US Supreme Court To Take Up Orange County Muslim Surveillance Case
SANTA ANA (CBSLA) - The U.S. Supreme Court Monday agreed to take up an issue regarding the state secrets privilege cited by the government in a civil lawsuit brought by the American Civil Liberties Union on behalf of Orange County mosques that were being spied on by FBI agents.
The U.S. 9th Circuit Court of Appeals on Feb. 28, 2019, overturned a ruling from U.S. District Judge Cormac Carney in a class-action lawsuit involving allegations from Mission Viejo Imam Yassir Fazaga and two other Orange County Muslims, Ali Uddin Malik and Yasser AbdelRahim, that they were the subject of illegal surveillance. The three alleged that for more than a year in 2006 and 2007 the FBI paid a confidential informant to spy on local Muslims.
Justice Department attorneys asserted the state secrets privilege to dismiss various religious discrimination claims, which Carney granted except in all but one case.
The appellate judges said that Carney should have reviewed any state secrets evidence necessary for a determination if the surveillance was legal under Foreign Intelligence Surveillance Act procedures.

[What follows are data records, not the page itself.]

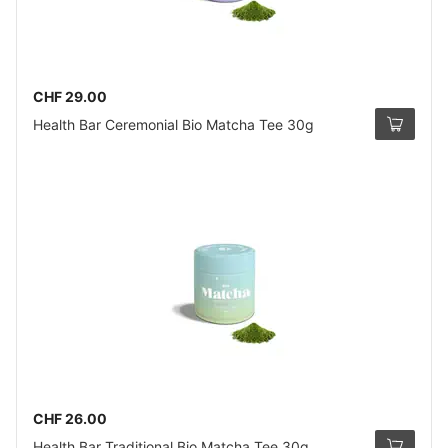
CHF 29.00
Health Bar Ceremonial Bio Matcha Tee 30g
CHF 26.00
Health Bar Traditional Bio Matcha Tee 30g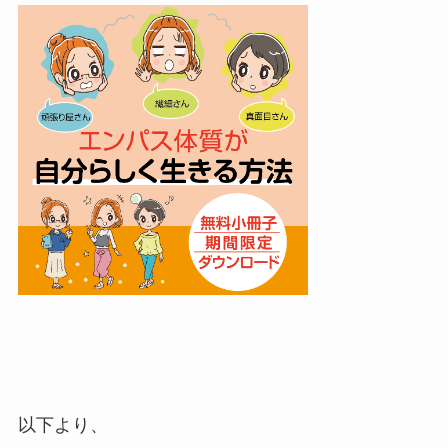
以下より、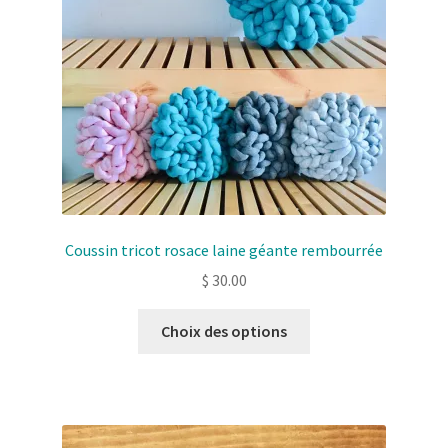
Coussin tricot rosace laine géante rembourrée
$
30.00
Ce
Choix des options
produit
a
plusieurs
variantes.
Les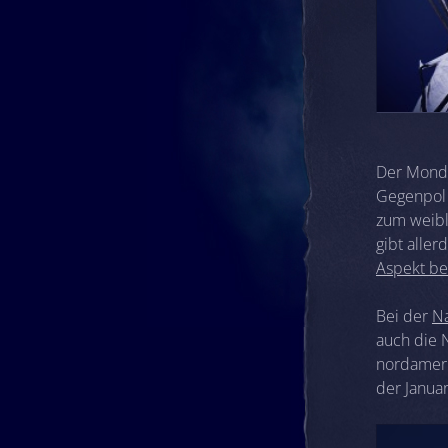
Der Mond 
Gegenpol 
zum weibli
gibt aller
Aspekt be
Bei der
N
auch die 
nordameri
der Janua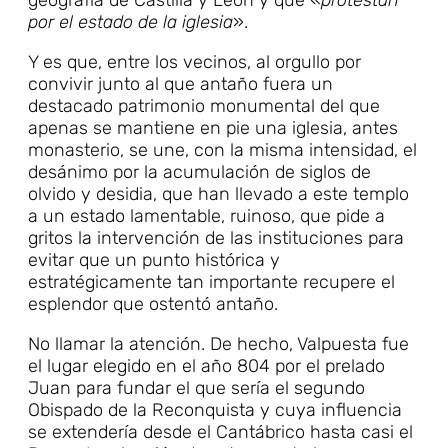
por el estado de la iglesia
».
Y es que, entre los vecinos, al orgullo por
convivir junto al que antaño fuera un
destacado patrimonio monumental del que
apenas se mantiene en pie una iglesia, antes
monasterio, se une, con la misma intensidad, el
desánimo por la acumulación de siglos de
olvido y desidia, que han llevado a este templo
a un estado lamentable, ruinoso, que pide a
gritos la intervención de las instituciones para
evitar que un punto histórica y
estratégicamente tan importante recupere el
esplendor que ostentó antaño.
No llamar la atención. De hecho, Valpuesta fue
el lugar elegido en el año 804 por el prelado
Juan para fundar el que sería el segundo
Obispado de la Reconquista y cuya influencia
se extendería desde el Cantábrico hasta casi el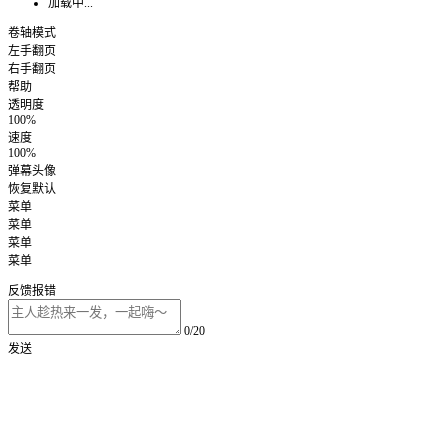
加载中...
卷轴模式
左手翻页
右手翻页
帮助
透明度
100%
速度
100%
弹幕头像
恢复默认
菜单
菜单
菜单
菜单
反馈报错
0/20
发送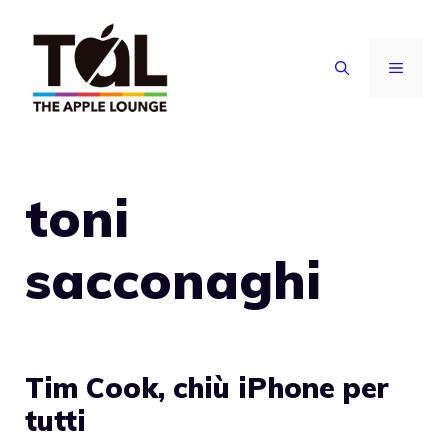
Vai
al
MENU
contenuto
toni
sacconaghi
Tim Cook, chiù iPhone per
tutti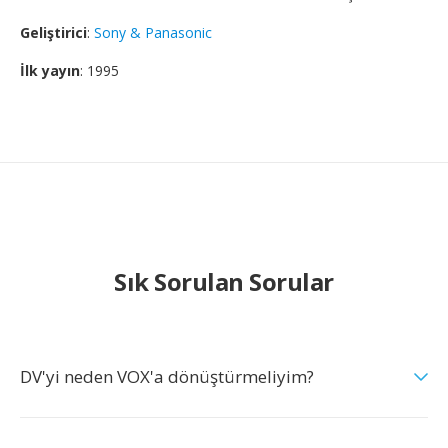
Geliştirici
:
Sony & Panasonic
İlk yayın
: 1995
Sık Sorulan Sorular
DV'yi neden VOX'a dönüştürmeliyim?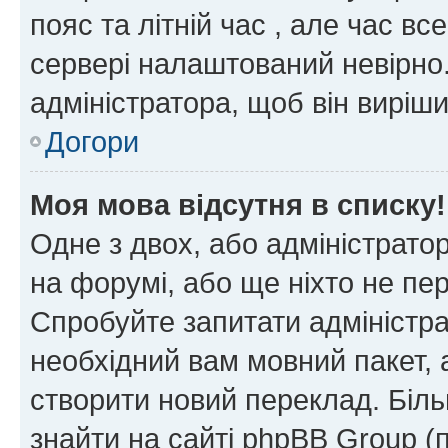
пояс та літній час , але час вс
сервері налаштований невірно.
адміністратора, щоб він виріш
Догори
Моя мова відсутня в списку!
Одне з двох, або адміністрато
на форумі, або ще ніхто не пе
Спробуйте запитати адміністра
необхідний вам мовний пакет, а
створити новий переклад. Біл
знайти на сайті phpBB Group (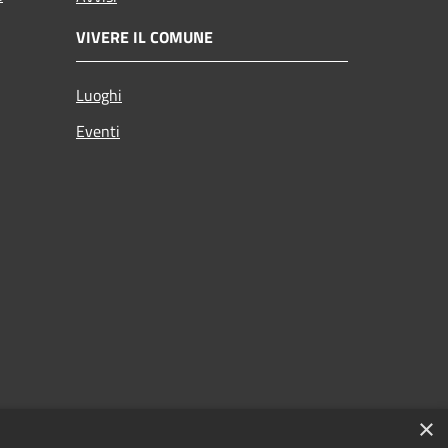
VIVERE IL COMUNE
Luoghi
Eventi
×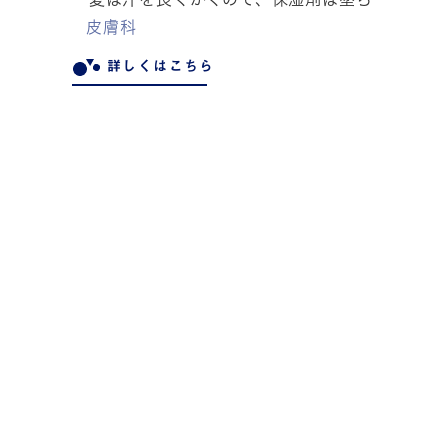
皮膚科
詳しくはこちら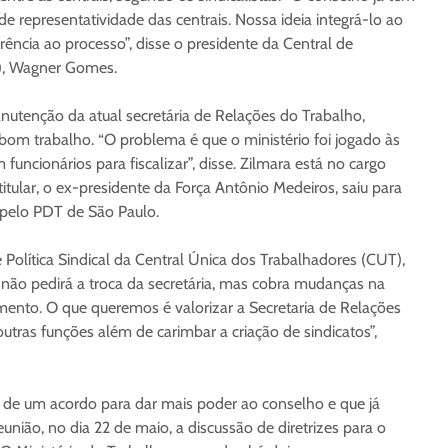
 de representatividade das centrais. Nossa ideia integrá-lo ao
rência ao processo”, disse o presidente da Central de
B), Wagner Gomes.
tenção da atual secretária de Relações do Trabalho,
bom trabalho. “O problema é que o ministério foi jogado às
 funcionários para fiscalizar”, disse. Zilmara está no cargo
tular, o ex-presidente da Força Antônio Medeiros, saiu para
 pelo PDT de São Paulo.
 Política Sindical da Central Única dos Trabalhadores (CUT),
l não pedirá a troca da secretária, mas cobra mudanças na
ento. O que queremos é valorizar a Secretaria de Relações
r outras funções além de carimbar a criação de sindicatos”,
de um acordo para dar mais poder ao conselho e que já
união, no dia 22 de maio, a discussão de diretrizes para o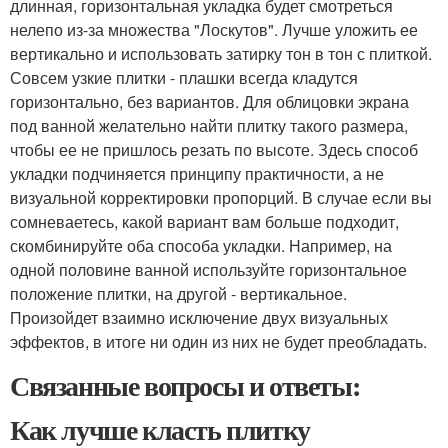
длинная, горизонтальная укладка будет смотреться
нелепо из-за множества "Лоскутов". Лучше уложить ее
вертикально и использовать затирку тон в тон с плиткой.
Совсем узкие плитки - плашки всегда кладутся
горизонтально, без вариантов. Для облицовки экрана
под ванной желательно найти плитку такого размера,
чтобы ее не пришлось резать по высоте. Здесь способ
укладки подчиняется принципу практичности, а не
визуальной корректировки пропорций. В случае если вы
сомневаетесь, какой вариант вам больше подходит,
скомбинируйте оба способа укладки. Например, на
одной половине ванной используйте горизонтальное
положение плитки, на другой - вертикальное.
Произойдет взаимно исключение двух визуальных
эффектов, в итоге ни один из них не будет преобладать.
Связанные вопросы и ответы:
Как лучше класть плитку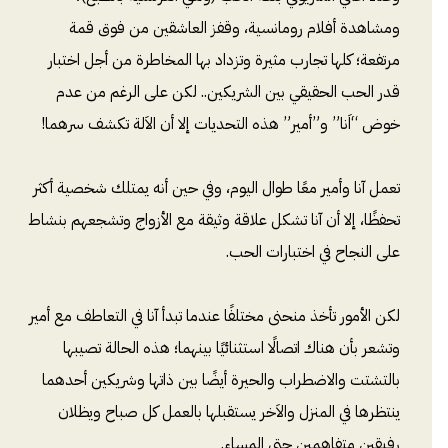
ومشاهدة أفلام رومانسية، وقفز العاشقين من فوق قمة
مرتفعة؛ كلها تجارب مثيرة وتزداد بها المخاطرة من أجل اختبار
قدر الحب الحقيقي بين الشريكين.. لكن على الرغم من عدم
خوض “اَنا” و”أمير” هذه التحديات إلا أن الاَلة تكشف سرهما!
تعمل آنا وأمير معًا طوال اليوم، وفي حين أنه يمتلك شخصية أكثر
تحفظًا، إلا أن آنا تشكل علاقة وثيقة مع الأزواج وتشجعهم بنشاط
على النجاح في اختبارات الحب.
لكن الأمور تأخذ منحنى مختلفًا عندما تبدأ آنا في التعاطف مع أمير
وتشعر بأن هناك اتصالًا استثنائيًا بينهما؛ هذه الحالة تصيبها
بالتشتت والاضطراب والحيرة أيضًا بين ذاتها وشريكين أحدهما
ينتظرها في المنزل والاَخر يستقبلها بالعمل كل صباح ويظلان
رفيقين متفاهمين حتى المساء.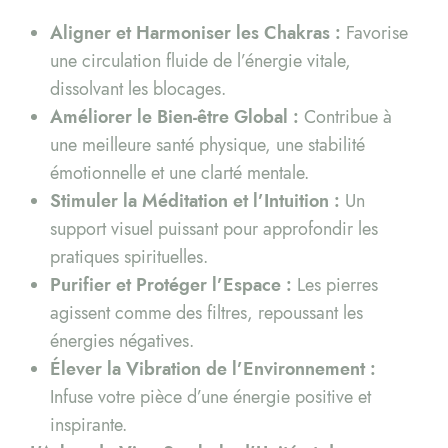
Aligner et Harmoniser les Chakras :
Favorise
une circulation fluide de l’énergie vitale,
dissolvant les blocages.
Améliorer le Bien-être Global :
Contribue à
une meilleure santé physique, une stabilité
émotionnelle et une clarté mentale.
Stimuler la Méditation et l’Intuition :
Un
support visuel puissant pour approfondir les
pratiques spirituelles.
Purifier et Protéger l’Espace :
Les pierres
agissent comme des filtres, repoussant les
énergies négatives.
Élever la Vibration de l’Environnement :
Infuse votre pièce d’une énergie positive et
inspirante.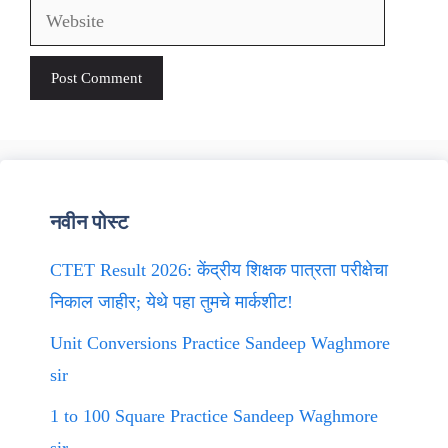
Website
नवीन पोस्ट
CTET Result 2026: केंद्रीय शिक्षक पात्रता परीक्षेचा
निकाल जाहीर; येथे पहा तुमचे मार्कशीट!
Unit Conversions Practice Sandeep Waghmore
sir
1 to 100 Square Practice Sandeep Waghmore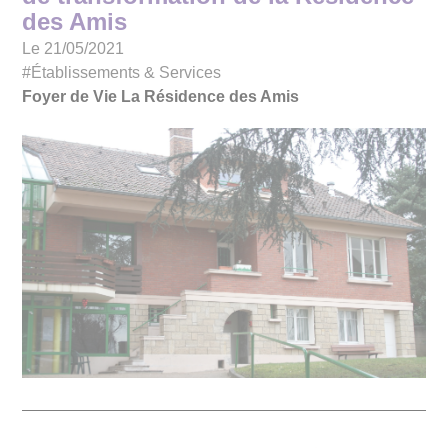
des Amis
Le 21/05/2021
#Établissements & Services
Foyer de Vie La Résidence des Amis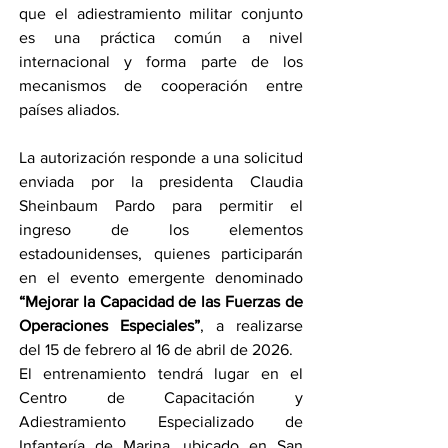
que el adiestramiento militar conjunto 
es una práctica común a nivel 
internacional y forma parte de los 
mecanismos de cooperación entre 
países aliados.
La autorización responde a una solicitud 
enviada por la presidenta Claudia 
Sheinbaum Pardo para permitir el 
ingreso de los elementos 
estadounidenses, quienes participarán 
en el evento emergente denominado 
“Mejorar la Capacidad de las Fuerzas de 
Operaciones Especiales”
, a realizarse 
del 15 de febrero al 16 de abril de 2026.
El entrenamiento tendrá lugar en el 
Centro de Capacitación y 
Adiestramiento Especializado de 
Infantería de Marina, ubicado en San 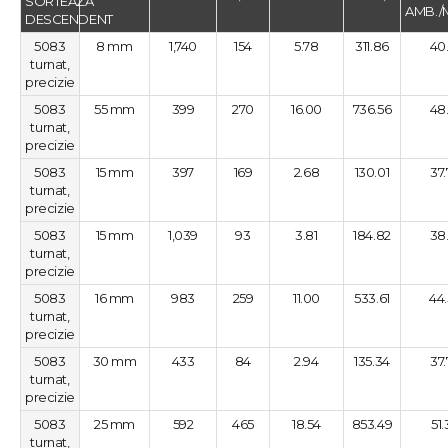
AMB./
5083
8 mm
1,740
154
5.78
311.86
40
turnat,
precizie
5083
55 mm
399
270
16.00
736.56
48
turnat,
precizie
5083
15 mm
397
169
2.68
130.01
37
turnat,
precizie
5083
15 mm
1,039
93
3.81
184.82
38
turnat,
precizie
5083
16 mm
983
259
11.00
533.61
44
turnat,
precizie
5083
30 mm
433
84
2.94
135.34
37
turnat,
precizie
5083
25 mm
592
465
18.54
853.49
51
turnat,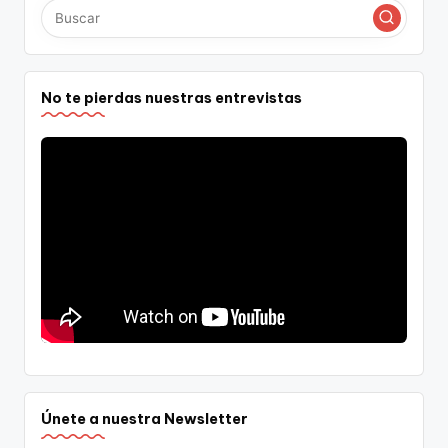
No te pierdas nuestras entrevistas
Únete a nuestra Newsletter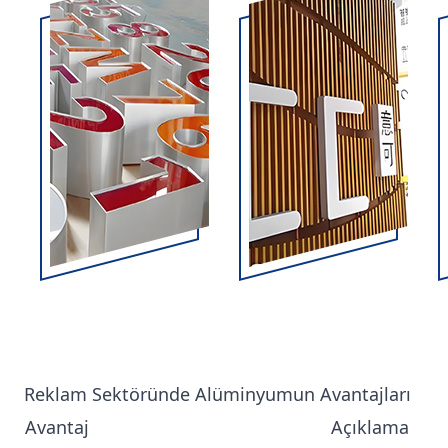
Reklam Sektöründe Alüminyumun Avantajları
Avantaj
Açıklama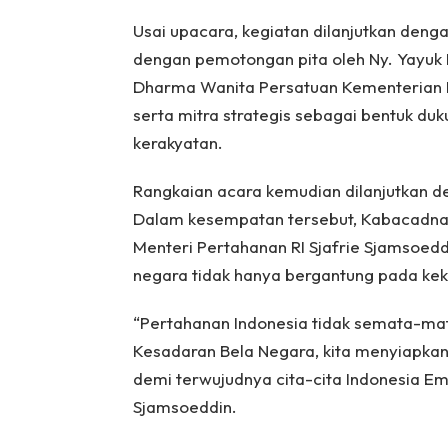
Usai upacara, kegiatan dilanjutkan den
dengan pemotongan pita oleh Ny. Yayuk 
Dharma Wanita Persatuan Kementerian P
serta mitra strategis sebagai bentuk d
kerakyatan.
Rangkaian acara kemudian dilanjutkan d
Dalam kesempatan tersebut, Kabacadna
Menteri Pertahanan RI Sjafrie Sjamsoe
negara tidak hanya bergantung pada kek
“Pertahanan Indonesia tidak semata-ma
Kesadaran Bela Negara, kita menyiapkan 
demi terwujudnya cita-cita Indonesia E
Sjamsoeddin.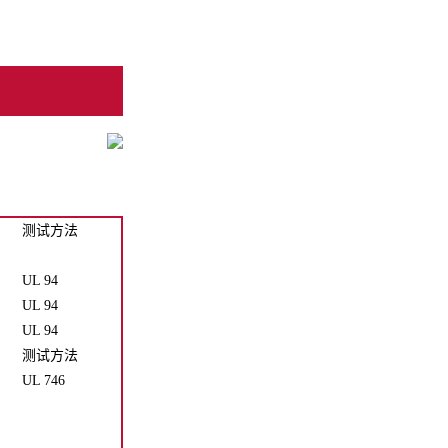
测试方法
UL 94
UL 94
UL 94
测试方法
UL 746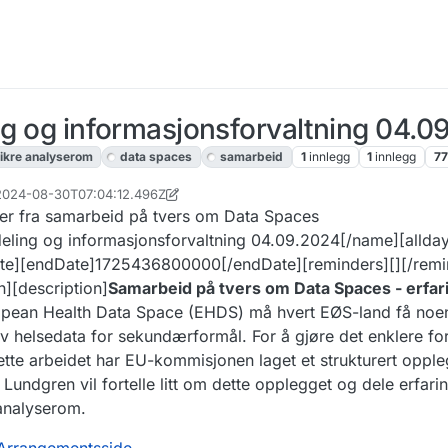
ing og informasjonsforvaltning 04.0
ikre analyserom
data spaces
samarbeid
1
innlegg
1
innlegg
77
, 2024-08-30T07:04:12.496Z
n
nger fra samarbeid på tvers om Data Spaces
eling og informasjonsforvaltning 04.09.2024[/name][allday]
te][endDate]1725436800000[/endDate][reminders][][/remi
][description]
Samarbeid på tvers om Data Spaces - erfari
pean Health Data Space (EHDS) må hvert EØS-land få noen
 av helsedata for sekundærformål. For å gjøre det enklere for
ette arbeidet har EU-kommisjonen laget et strukturert opple
undgren vil fortelle litt om dette opplegget og dele erfarin
analyserom.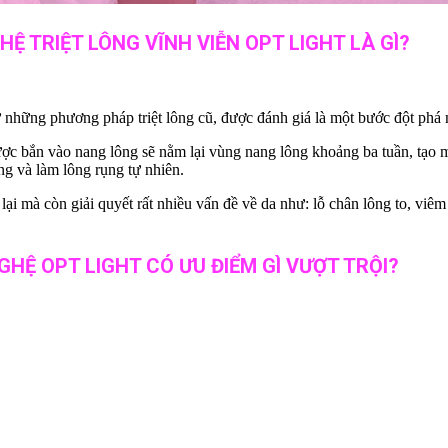
Ệ TRIỆT LÔNG VĨNH VIỄN OPT LIGHT LÀ GÌ?
 từ những phương pháp triệt lông cũ, được đánh giá là một bước đột ph
c bắn vào nang lông sẽ nằm lại vùng nang lông khoảng ba tuần, tạo 
ng và làm lông rụng tự nhiên.
lại mà còn giải quyết rất nhiều vấn đề về da như: lỗ chân lông to, viê
HỆ OPT LIGHT CÓ ƯU ĐIỂM GÌ VƯỢT TRỘI?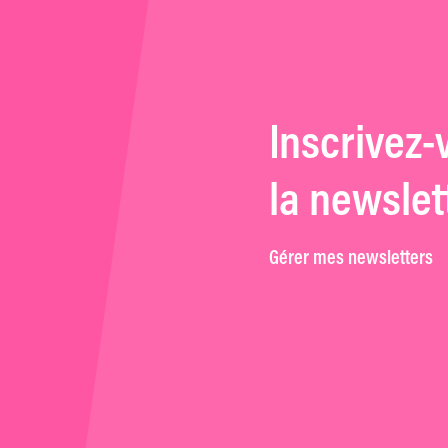
Inscrivez-
la newslet
Gérer mes newsletters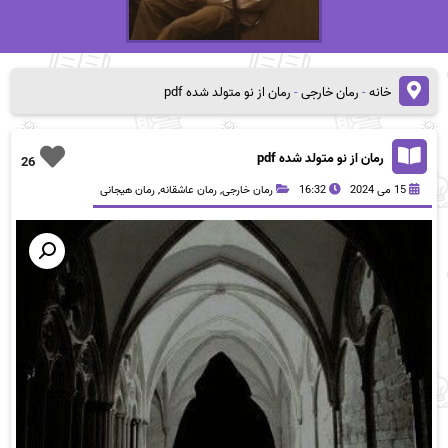
خانه
-
رمان خارجی
-
رمان از نو متولد شده pdf
رمان از نو متولد شده pdf
26
15 می 2024
16:32
رمان خارجی
,
رمان عاشقانه
,
رمان هیجانی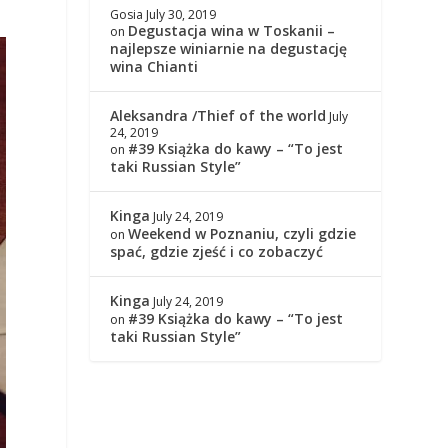
Gosia
July 30, 2019
Degustacja wina w Toskanii –
on
najlepsze winiarnie na degustację
wina Chianti
Aleksandra /Thief of the world
July
24, 2019
#39 Książka do kawy – “To jest
on
taki Russian Style”
Kinga
July 24, 2019
Weekend w Poznaniu, czyli gdzie
on
spać, gdzie zjeść i co zobaczyć
Kinga
July 24, 2019
#39 Książka do kawy – “To jest
on
taki Russian Style”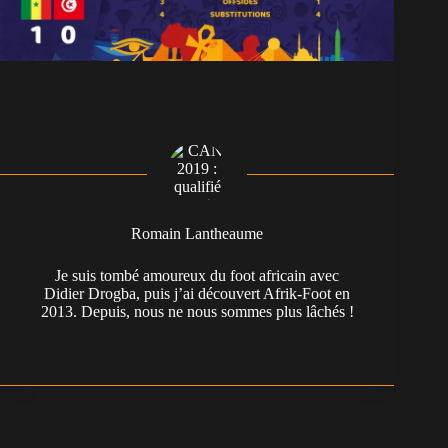
Romain Lantheaume
Je suis tombé amoureux du foot africain avec
Didier Drogba, puis j’ai découvert Afrik-Foot en
2013. Depuis, nous ne nous sommes plus lâchés !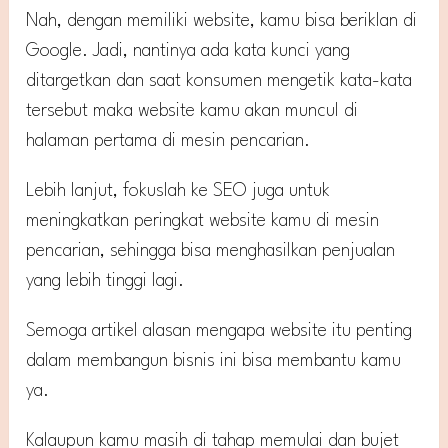
Nah, dengan memiliki website, kamu bisa beriklan di
Google. Jadi, nantinya ada kata kunci yang
ditargetkan dan saat konsumen mengetik kata-kata
tersebut maka website kamu akan muncul di
halaman pertama di mesin pencarian.
Lebih lanjut, fokuslah ke SEO juga untuk
meningkatkan peringkat website kamu di mesin
pencarian, sehingga bisa menghasilkan penjualan
yang lebih tinggi lagi.
Semoga artikel alasan mengapa website itu penting
dalam membangun bisnis ini bisa membantu kamu
ya.
Kalaupun kamu masih di tahap memulai dan bujet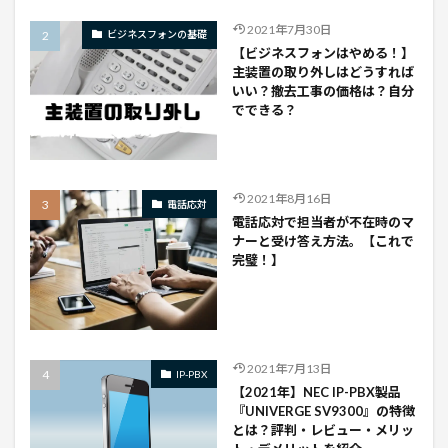
2021年7月30日
ビジネスフォンの基礎
【ビジネスフォンはやめる！】
主装置の取り外しはどうすれば
いい？撤去工事の価格は？自分
でできる？
2021年8月16日
電話応対
電話応対で担当者が不在時のマ
ナーと受け答え方法。【これで
完璧！】
2021年7月13日
IP-PBX
【2021年】NEC IP-PBX製品
『UNIVERGE SV9300』の特徴
とは？評判・レビュー・メリッ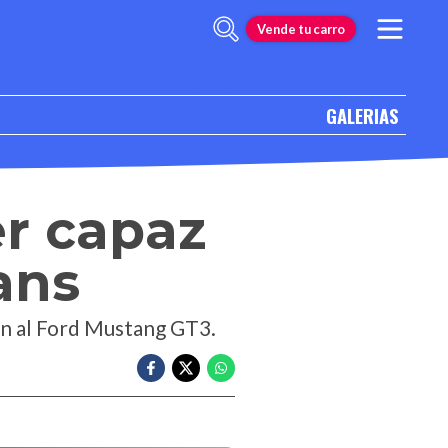
Vende tu carro
GALERIAS
er capaz
ans
en al Ford Mustang GT3.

The FBI appealed that ruling in December with the solicitor general under the Trump administration arguing that it "has the startling consequence of transforming a limited provision of FISA that was designed to safeguard national security information into a mechanism for overriding the executive's invocation of the state-secrets privilege and for adjudicating the merits of private-party claims for substantive relief on the basis of state secrets."
ACLU Attorney Mohammad Tajsar told City News Service it is the first time the Supreme Court is reviewing FISA procedures.
"This is the first time the court has anything to say about FISA," Tajsar said.
"What the Supreme Court has agreed to take up at the government's request is a quite narrow question," Tajsar said.
The attorneys will debate whether a FISA claim "displaces the ability of the government to claim a state secrets privilege," Tajsar said.
The FISA procedures were designed to "protect confidences," and that they are the proper way to "adjudicate these cases," Tajsar said.
The government, he argued, is saying "These cases are so secret not even a secret proceeding FISA authorizes are protective enough for the national security mandate. We think that position is erroneous."
Tajsar said, "The logical extension of that argument is that FISA is unconstitutional. It is an extraordinary argument for the government to make... in a case of surveillance of Muslims in Orange County mosques 15 years ago that this case is still so sensitive that it cannot be heard even under the most stringent procedures in a court in Santa Ana because it threatens to disclose something that would somehow imperil us now."
If the Supreme Court sides with the government it has the potential to lead to a dismissal of the entire case, Tajsar said. There might be "slivers" of the case that survive, "but the general outcome is that everything disappears," he added.
Tajsar noted that there has been a lot already reported about the case over the years.
"Lots of people know about this, but the government is saying, `No, no, no, no one can hear about this because the sky would fall,"' Tajsar said.